What to do ::
Copy the records below exactly, leaving out any pictures.

START Task input

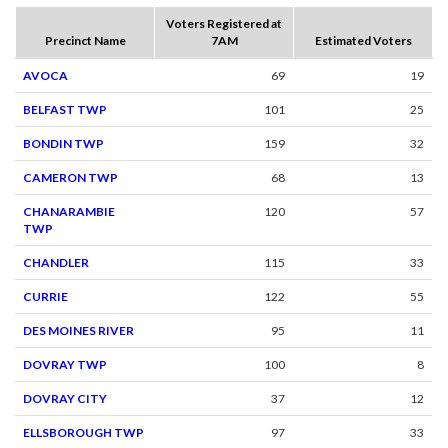
Voters Registered at
Precinct Name
7AM
Estimated Voters
AVOCA
69
19
BELFAST TWP
101
25
BONDIN TWP
159
32
CAMERON TWP
68
13
CHANARAMBIE
120
57
TWP
CHANDLER
115
33
CURRIE
122
55
DES MOINES RIVER
95
11
DOVRAY TWP
100
8
DOVRAY CITY
37
12
ELLSBOROUGH TWP
97
33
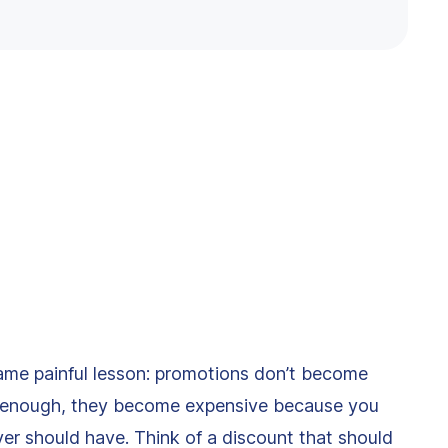
ame painful lesson: promotions don’t become
l enough, they become expensive because you
ver should have. Think of a discount that should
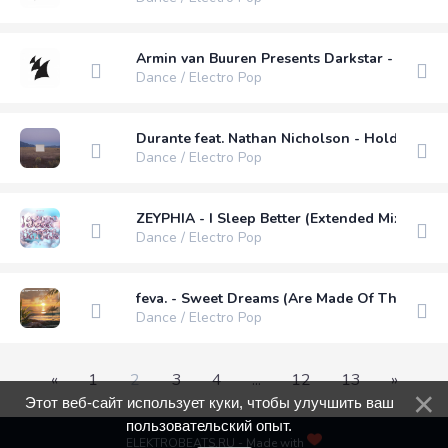
Armin van Buuren Presents Darkstar - Feel M
Dance / Electro Pop
Durante feat. Nathan Nicholson - Holding On 
Dance / Electro Pop
ZEYPHIA - I Sleep Better (Extended Mix)
Dance / Electro Pop
feva. - Sweet Dreams (Are Made Of This) (Ex
Dance / Electro Pop
«
1
2
3
4
...
12
13
»
Этот веб-сайт использует куки, чтобы улучшить ваш
пользовательский опыт.
ELEKTROBEATS.RU - Made with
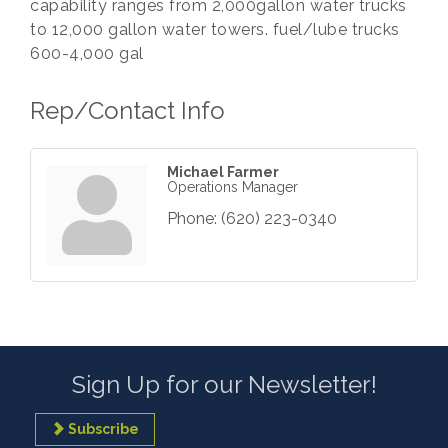
capability ranges from 2,000gallon water trucks
to 12,000 gallon water towers. fuel/lube trucks
600-4,000 gal
Rep/Contact Info
Michael Farmer
Operations Manager
Phone:
(620) 223-0340
Sign Up for our Newsletter!
Subscribe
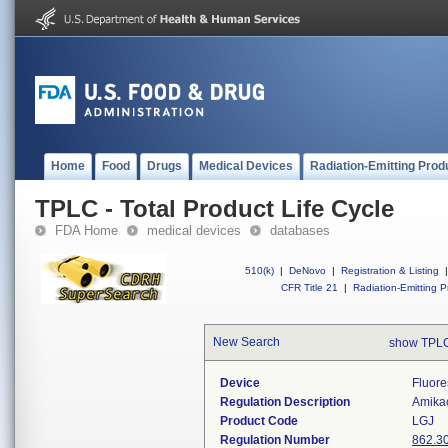
Home
Food
Drugs
Medical Devices
Radiation-Emitting Prod
TPLC - Total Product Life Cycle
FDA Home
medical devices
databases
510(k)
|
DeNovo
|
Registration & Listing
|
CFR Title 21
|
Radiation-Emitting P
New Search
show TPLC
Device
Fluore
Regulation Description
Amikac
Product Code
LGJ
Regulation Number
862.3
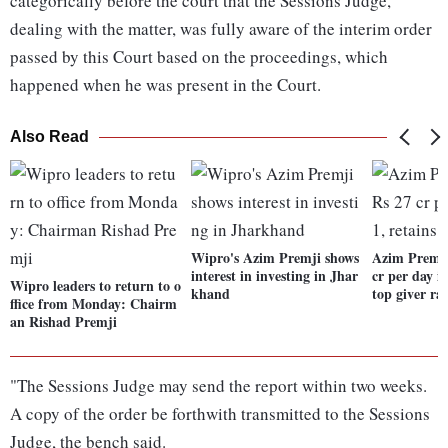
categorically before the court that the Sessions Judge,
dealing with the matter, was fully aware of the interim order
passed by this Court based on the proceedings, which
happened when he was present in the Court.
Also Read
Wipro's Azim Premji shows
Azim Premji
interest in investing in Jhar
cr per day i
Wipro leaders to return to o
khand
top giver ra
ffice from Monday: Chairm
an Rishad Premji
"The Sessions Judge may send the report within two weeks.
A copy of the order be forthwith transmitted to the Sessions
Judge, the bench said.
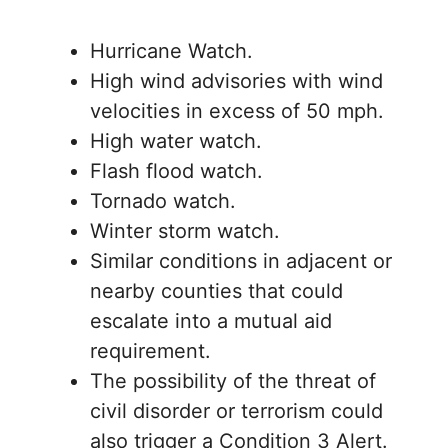
Hurricane Watch.
High wind advisories with wind
velocities in excess of 50 mph.
High water watch.
Flash flood watch.
Tornado watch.
Winter storm watch.
Similar conditions in adjacent or
nearby counties that could
escalate into a mutual aid
requirement.
The possibility of the threat of
civil disorder or terrorism could
also trigger a Condition 3 Alert.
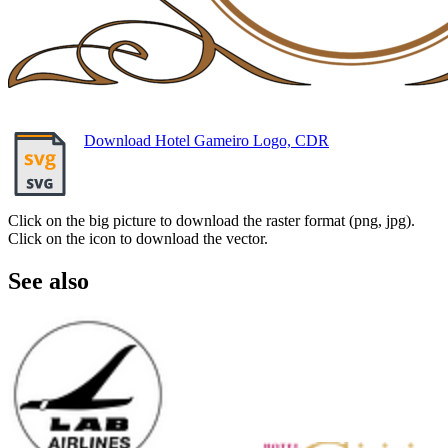
Download Hotel Gameiro Logo, CDR
Click on the big picture to download the raster format (png, jpg).
Click on the icon to download the vector.
See also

END Task input

Problem solution ::
Voters Registered at
Precinct Name
7AM
Estimated Voters
AVOCA
69
19
BELFAST TWP
101
25
BONDIN TWP
159
32
CAMERON TWP
68
13
CHANARAMBIE
120
57
TWP
CHANDLER
115
33
CURRIE
122
55
DES MOINES RIVER
95
11
DOVRAY TWP
100
8
DOVRAY CITY
37
12
ELLSBOROUGH TWP
97
33
ame painful lesson: promotions don’t become
l enough, they become expensive because you
ver should have. Think of a discount that should
Armin van Buuren Presents Darkstar - Feel M
Dance / Electro Pop
Durante feat. Nathan Nicholson - Holding On 
Dance / Electro Pop
ZEYPHIA - I Sleep Better (Extended Mix)
Dance / Electro Pop
feva. - Sweet Dreams (Are Made Of This) (Ex
Dance / Electro Pop
«
1
2
3
4
...
12
13
»
Этот веб-сайт использует куки, чтобы улучшить ваш
пользовательский опыт.
ELEKTROBEATS.RU - Made with
capability ranges from 2,000gallon water trucks
to 12,000 gallon water towers. fuel/lube trucks
600-4,000 gal
Rep/Contact Info
Michael Farmer
Operations Manager
Phone:
(620) 223-0340
Sign Up for our Newsletter!
Subscribe
Home
Food
Drugs
Medical Devices
Radiation-Emitting Prod
TPLC - Total Product Life Cycle
FDA Home
medical devices
databases
510(k)
|
DeNovo
|
Registration & Listing
|
CFR Title 21
|
Radiation-Emitting P
New Search
show TPLC
Device
Fluore
Regulation Description
Amikac
Product Code
LGJ
Regulation Number
862.3
categorically before the court that the Sessions Judge,
dealing with the matter, was fully aware of the interim order
passed by this Court based on the proceedings, which
happened when he was present in the Court.
Also Read
Wipro's Azim Premji shows
Azim Premji
interest in investing in Jhar
cr per day i
Wipro leaders to return to o
khand
top giver ra
ffice from Monday: Chairm
an Rishad Premji
"The Sessions Judge may send the report within two weeks.
A copy of the order be forthwith transmitted to the Sessions
Judge, the bench said.
Hurricane Watch.
High wind advisories with wind
velocities in excess of 50 mph.
High water watch.
Flash flood watch.
Tornado watch.
Winter storm watch.
Similar conditions in adjacent or
nearby counties that could
escalate into a mutual aid
requirement.
The possibility of the threat of
civil disorder or terrorism could
also trigger a Condition 3 Alert.
Download Hotel Gameiro Logo, CDR
Click on the big picture to download the raster format (png, jpg).
Click on the icon to download the vector.
See also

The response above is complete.